### TASK BRIEF
Begin with the first line of the listing and quote every line through the one containing "Events (327, 149)"; give only those lines.

### EXERCISE DATA
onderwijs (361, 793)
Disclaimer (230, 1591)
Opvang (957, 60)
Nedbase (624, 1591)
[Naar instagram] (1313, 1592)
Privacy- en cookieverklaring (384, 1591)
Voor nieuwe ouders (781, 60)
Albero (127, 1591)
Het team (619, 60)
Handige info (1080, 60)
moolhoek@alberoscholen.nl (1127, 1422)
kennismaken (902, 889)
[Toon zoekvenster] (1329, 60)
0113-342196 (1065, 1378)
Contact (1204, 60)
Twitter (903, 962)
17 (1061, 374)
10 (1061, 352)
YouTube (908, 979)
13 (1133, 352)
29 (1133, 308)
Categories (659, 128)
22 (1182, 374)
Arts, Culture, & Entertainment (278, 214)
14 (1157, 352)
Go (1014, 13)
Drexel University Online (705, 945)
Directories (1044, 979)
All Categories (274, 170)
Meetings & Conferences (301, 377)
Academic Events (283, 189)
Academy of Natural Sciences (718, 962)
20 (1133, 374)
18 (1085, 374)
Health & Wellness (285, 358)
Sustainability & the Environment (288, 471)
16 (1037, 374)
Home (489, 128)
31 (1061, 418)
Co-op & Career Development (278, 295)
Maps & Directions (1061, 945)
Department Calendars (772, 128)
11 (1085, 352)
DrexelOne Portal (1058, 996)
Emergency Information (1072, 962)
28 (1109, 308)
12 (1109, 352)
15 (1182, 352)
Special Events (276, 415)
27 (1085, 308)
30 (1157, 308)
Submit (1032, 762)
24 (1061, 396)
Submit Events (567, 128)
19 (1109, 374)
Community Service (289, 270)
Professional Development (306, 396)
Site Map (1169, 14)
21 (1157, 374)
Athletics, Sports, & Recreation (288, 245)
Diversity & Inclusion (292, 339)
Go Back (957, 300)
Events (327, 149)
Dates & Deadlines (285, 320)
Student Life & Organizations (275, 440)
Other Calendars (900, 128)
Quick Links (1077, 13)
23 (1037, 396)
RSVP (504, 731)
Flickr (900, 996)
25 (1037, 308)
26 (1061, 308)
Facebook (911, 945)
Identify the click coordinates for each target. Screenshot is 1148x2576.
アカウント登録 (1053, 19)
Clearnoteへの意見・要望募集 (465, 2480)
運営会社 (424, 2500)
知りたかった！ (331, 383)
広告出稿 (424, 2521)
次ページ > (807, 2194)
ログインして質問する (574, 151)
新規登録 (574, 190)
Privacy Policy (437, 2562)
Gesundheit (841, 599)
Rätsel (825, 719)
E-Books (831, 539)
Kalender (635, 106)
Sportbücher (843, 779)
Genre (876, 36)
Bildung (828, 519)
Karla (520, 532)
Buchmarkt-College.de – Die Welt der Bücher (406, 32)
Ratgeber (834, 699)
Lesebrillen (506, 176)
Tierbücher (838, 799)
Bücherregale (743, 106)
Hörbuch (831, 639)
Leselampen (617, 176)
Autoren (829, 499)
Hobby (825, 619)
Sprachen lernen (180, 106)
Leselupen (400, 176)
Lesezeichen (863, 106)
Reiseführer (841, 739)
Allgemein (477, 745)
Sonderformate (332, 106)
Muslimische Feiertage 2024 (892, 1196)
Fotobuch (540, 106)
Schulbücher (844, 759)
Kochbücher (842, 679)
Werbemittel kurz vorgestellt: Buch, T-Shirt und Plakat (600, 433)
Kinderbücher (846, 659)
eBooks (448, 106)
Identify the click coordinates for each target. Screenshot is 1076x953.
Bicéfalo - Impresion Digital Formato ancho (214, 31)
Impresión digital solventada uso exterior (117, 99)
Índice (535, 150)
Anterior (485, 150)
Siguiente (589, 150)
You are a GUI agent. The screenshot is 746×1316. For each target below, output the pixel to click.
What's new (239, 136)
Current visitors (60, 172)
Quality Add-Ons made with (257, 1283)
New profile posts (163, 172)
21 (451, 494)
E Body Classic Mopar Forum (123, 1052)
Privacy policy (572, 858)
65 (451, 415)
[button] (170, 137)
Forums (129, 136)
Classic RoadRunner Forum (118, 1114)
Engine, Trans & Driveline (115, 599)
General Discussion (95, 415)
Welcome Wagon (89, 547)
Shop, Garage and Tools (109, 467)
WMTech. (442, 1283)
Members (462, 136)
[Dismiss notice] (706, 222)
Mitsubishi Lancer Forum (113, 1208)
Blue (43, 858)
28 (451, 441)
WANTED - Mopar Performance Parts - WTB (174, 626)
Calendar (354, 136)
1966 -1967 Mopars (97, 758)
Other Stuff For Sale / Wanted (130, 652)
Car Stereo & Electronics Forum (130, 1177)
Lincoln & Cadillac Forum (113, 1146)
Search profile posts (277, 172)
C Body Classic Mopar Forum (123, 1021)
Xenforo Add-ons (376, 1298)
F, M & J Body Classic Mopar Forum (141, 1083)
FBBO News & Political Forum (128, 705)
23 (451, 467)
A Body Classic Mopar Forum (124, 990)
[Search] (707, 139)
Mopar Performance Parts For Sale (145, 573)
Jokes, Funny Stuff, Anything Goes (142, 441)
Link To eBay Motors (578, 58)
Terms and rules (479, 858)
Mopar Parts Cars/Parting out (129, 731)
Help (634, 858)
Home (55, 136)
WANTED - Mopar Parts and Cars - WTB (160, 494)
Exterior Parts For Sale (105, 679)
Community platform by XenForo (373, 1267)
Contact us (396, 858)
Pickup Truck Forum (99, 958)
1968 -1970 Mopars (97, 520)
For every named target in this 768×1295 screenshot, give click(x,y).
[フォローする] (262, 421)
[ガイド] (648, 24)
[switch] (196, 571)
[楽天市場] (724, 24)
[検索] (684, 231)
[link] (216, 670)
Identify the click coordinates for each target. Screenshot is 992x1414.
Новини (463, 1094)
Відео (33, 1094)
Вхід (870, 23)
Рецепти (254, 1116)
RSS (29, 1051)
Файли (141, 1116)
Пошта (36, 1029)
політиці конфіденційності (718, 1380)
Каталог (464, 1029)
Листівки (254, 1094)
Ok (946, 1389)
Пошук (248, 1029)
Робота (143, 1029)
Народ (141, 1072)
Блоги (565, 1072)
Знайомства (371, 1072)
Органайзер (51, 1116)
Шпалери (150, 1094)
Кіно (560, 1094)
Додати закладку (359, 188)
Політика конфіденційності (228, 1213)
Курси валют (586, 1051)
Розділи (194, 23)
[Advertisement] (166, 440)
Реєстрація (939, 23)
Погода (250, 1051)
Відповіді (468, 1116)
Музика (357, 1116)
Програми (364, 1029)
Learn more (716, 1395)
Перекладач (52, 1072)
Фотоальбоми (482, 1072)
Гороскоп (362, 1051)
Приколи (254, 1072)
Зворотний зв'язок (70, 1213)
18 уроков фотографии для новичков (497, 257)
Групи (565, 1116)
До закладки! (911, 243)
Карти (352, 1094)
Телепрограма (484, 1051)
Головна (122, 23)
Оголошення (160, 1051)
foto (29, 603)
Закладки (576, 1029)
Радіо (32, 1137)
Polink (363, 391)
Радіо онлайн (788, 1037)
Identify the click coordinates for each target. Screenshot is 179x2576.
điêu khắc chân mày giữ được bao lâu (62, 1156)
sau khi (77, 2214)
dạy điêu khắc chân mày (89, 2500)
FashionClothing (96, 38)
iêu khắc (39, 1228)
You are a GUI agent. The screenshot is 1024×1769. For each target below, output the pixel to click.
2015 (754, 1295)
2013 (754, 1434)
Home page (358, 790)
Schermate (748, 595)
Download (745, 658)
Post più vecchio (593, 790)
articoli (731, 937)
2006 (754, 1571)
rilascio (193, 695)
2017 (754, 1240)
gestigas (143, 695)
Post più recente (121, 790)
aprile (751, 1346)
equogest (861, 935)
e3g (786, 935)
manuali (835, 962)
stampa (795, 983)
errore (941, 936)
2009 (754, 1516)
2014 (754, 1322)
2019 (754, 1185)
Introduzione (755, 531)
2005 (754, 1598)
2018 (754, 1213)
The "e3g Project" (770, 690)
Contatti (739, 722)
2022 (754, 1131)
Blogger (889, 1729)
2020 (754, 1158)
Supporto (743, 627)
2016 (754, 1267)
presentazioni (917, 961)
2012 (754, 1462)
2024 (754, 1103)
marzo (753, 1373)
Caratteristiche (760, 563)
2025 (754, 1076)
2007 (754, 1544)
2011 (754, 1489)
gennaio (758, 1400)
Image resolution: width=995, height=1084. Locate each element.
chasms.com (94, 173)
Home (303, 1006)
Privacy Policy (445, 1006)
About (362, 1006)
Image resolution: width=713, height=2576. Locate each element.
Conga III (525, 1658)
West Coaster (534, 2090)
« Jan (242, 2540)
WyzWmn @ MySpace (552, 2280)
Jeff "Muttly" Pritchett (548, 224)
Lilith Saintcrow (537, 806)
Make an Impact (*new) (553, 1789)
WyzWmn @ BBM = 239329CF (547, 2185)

### REPLY
onderwijs (361, 793)
Disclaimer (230, 1591)
Opvang (957, 60)
Nedbase (624, 1591)
[Naar instagram] (1313, 1592)
Privacy- en cookieverklaring (384, 1591)
Voor nieuwe ouders (781, 60)
Albero (127, 1591)
Het team (619, 60)
Handige info (1080, 60)
moolhoek@alberoscholen.nl (1127, 1422)
kennismaken (902, 889)
[Toon zoekvenster] (1329, 60)
0113-342196 (1065, 1378)
Contact (1204, 60)
Twitter (903, 962)
17 (1061, 374)
10 (1061, 352)
YouTube (908, 979)
13 (1133, 352)
29 (1133, 308)
Categories (659, 128)
22 (1182, 374)
Arts, Culture, & Entertainment (278, 214)
14 (1157, 352)
Go (1014, 13)
Drexel University Online (705, 945)
Directories (1044, 979)
All Categories (274, 170)
Meetings & Conferences (301, 377)
Academic Events (283, 189)
Academy of Natural Sciences (718, 962)
20 (1133, 374)
18 (1085, 374)
Health & Wellness (285, 358)
Sustainability & the Environment (288, 471)
16 (1037, 374)
Home (489, 128)
31 (1061, 418)
Co-op & Career Development (278, 295)
Maps & Directions (1061, 945)
Department Calendars (772, 128)
11 (1085, 352)
DrexelOne Portal (1058, 996)
Emergency Information (1072, 962)
28 (1109, 308)
12 (1109, 352)
15 (1182, 352)
Special Events (276, 415)
27 (1085, 308)
30 (1157, 308)
Submit (1032, 762)
24 (1061, 396)
Submit Events (567, 128)
19 (1109, 374)
Community Service (289, 270)
Professional Development (306, 396)
Site Map (1169, 14)
21 (1157, 374)
Athletics, Sports, & Recreation (288, 245)
Diversity & Inclusion (292, 339)
Go Back (957, 300)
Events (327, 149)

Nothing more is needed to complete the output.